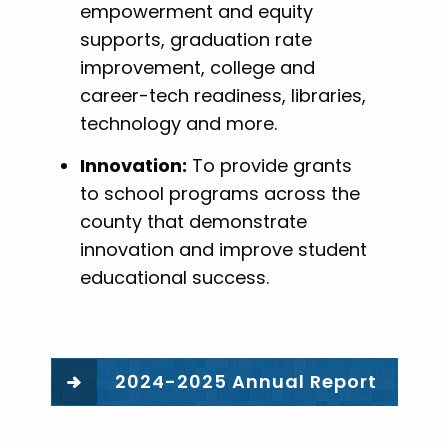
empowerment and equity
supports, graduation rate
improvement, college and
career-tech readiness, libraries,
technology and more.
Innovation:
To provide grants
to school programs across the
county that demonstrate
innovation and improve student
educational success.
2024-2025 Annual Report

****************

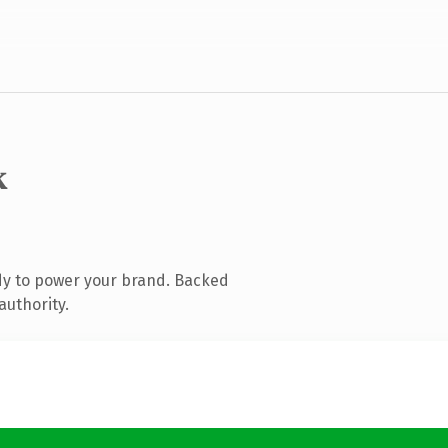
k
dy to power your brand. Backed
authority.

****************

TASK ITEM:
Among the entries above, locate the lines containing "innovation and improve student" and "2024-2025 Annual Report", and transcribe exactly those two lines and all lines between.

FINAL ANSWER:
innovation and improve student
educational success.
2024-2025 Annual Report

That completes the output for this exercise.